◆ **Requirement**: Look through the data that follows and copy each line with the string "Melanitta".

-- Opening Marker --

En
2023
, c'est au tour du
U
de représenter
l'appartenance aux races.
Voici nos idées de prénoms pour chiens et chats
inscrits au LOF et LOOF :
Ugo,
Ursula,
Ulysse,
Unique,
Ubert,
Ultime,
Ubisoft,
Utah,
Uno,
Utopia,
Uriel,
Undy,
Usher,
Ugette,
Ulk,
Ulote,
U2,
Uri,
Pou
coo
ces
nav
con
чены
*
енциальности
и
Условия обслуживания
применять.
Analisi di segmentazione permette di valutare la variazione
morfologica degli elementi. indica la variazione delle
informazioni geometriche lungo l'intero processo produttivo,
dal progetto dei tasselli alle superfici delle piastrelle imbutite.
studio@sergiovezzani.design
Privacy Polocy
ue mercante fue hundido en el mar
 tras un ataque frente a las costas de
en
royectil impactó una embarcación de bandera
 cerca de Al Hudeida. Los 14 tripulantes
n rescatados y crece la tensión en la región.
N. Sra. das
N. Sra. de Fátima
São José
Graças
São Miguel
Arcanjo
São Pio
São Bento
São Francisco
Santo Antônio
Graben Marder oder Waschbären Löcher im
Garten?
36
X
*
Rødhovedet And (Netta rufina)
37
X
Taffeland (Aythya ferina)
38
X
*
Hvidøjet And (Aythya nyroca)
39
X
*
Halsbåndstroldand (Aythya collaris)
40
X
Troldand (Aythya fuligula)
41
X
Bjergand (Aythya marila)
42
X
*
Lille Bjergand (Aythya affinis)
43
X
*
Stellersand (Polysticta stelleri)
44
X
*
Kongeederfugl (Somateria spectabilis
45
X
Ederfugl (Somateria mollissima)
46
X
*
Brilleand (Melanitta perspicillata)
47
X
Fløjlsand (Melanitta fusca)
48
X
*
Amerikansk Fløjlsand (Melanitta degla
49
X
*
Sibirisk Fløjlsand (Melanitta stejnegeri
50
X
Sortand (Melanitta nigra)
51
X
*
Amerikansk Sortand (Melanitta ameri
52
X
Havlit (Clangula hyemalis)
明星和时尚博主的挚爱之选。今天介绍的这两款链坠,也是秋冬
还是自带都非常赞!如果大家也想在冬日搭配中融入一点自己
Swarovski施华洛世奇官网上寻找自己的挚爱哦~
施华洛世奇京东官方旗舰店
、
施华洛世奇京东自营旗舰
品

-- Closing Marker --

◆ **Reply to the task**:
Brilleand (Melanitta perspicillata)
Fløjlsand (Melanitta fusca)
Amerikansk Fløjlsand (Melanitta degla
Sibirisk Fløjlsand (Melanitta stejnegeri
Sortand (Melanitta nigra)
Amerikansk Sortand (Melanitta ameri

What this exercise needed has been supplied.